In the material below, how many lines contain the word "coursework"? The reply must be that number alone.
◆ ◆ ◆
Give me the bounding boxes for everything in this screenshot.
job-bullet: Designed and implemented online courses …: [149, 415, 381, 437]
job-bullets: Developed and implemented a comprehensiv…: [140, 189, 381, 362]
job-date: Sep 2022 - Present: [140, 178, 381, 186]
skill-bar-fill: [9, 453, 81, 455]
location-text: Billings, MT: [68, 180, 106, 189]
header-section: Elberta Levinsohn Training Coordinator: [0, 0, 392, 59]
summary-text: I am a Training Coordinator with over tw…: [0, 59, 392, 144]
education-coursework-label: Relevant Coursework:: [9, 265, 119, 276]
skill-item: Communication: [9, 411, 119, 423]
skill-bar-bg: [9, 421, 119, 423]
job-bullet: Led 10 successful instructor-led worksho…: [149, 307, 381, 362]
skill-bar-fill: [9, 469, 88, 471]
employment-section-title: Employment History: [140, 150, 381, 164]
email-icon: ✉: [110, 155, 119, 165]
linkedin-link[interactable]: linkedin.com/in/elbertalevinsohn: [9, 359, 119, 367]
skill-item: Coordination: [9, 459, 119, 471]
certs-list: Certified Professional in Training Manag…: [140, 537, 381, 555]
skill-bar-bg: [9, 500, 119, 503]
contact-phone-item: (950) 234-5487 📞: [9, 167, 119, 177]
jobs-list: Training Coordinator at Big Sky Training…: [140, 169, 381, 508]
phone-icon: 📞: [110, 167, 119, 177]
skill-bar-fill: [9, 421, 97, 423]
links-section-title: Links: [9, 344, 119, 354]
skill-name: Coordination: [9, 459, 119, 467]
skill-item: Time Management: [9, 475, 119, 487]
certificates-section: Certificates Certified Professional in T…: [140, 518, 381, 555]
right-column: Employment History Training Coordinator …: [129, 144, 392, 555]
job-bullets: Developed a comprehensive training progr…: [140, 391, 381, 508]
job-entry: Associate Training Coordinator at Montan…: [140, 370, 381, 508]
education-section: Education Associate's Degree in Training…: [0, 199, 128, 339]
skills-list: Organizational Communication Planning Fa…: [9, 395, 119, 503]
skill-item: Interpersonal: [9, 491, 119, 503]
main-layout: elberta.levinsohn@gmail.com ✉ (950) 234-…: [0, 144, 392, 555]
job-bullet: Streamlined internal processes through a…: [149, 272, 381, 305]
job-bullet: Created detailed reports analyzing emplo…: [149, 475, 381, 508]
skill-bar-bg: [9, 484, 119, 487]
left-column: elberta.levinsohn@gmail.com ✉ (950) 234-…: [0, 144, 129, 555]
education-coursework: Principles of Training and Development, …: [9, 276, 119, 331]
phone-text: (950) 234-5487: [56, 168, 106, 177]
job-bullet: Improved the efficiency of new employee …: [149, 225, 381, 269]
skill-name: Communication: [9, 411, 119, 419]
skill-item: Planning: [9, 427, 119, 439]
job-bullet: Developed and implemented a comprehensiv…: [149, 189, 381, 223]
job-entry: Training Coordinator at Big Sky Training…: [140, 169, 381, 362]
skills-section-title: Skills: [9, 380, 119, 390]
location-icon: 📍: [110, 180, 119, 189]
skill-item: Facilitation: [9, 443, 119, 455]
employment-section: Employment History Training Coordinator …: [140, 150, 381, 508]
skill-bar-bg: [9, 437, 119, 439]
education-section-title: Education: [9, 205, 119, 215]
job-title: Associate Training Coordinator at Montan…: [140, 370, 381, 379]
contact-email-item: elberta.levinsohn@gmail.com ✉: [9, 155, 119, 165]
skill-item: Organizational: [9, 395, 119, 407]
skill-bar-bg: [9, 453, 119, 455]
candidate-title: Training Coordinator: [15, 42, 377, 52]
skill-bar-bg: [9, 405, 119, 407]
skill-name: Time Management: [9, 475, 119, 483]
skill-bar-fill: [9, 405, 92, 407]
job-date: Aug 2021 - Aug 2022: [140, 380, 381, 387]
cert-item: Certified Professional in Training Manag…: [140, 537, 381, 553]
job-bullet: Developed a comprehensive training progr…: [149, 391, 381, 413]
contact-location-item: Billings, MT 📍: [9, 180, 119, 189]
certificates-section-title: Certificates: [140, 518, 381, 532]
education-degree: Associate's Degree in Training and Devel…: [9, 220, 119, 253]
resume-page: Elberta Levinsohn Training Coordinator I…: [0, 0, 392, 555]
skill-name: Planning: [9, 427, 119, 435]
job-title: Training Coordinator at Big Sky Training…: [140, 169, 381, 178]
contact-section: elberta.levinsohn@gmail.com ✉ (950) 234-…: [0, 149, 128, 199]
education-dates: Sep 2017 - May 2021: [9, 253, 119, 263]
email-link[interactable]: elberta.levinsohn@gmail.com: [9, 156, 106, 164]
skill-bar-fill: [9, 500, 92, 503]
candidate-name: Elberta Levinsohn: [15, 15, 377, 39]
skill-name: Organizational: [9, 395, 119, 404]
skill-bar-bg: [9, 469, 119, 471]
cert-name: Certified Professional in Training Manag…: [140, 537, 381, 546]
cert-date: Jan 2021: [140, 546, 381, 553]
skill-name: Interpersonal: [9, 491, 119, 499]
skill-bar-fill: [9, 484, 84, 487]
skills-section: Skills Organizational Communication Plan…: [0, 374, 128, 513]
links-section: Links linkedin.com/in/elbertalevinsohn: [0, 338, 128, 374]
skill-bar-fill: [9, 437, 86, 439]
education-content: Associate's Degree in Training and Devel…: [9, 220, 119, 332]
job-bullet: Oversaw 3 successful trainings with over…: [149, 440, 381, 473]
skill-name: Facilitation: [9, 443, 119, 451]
◆ ◆ ◆
**FINAL ANSWER**:
2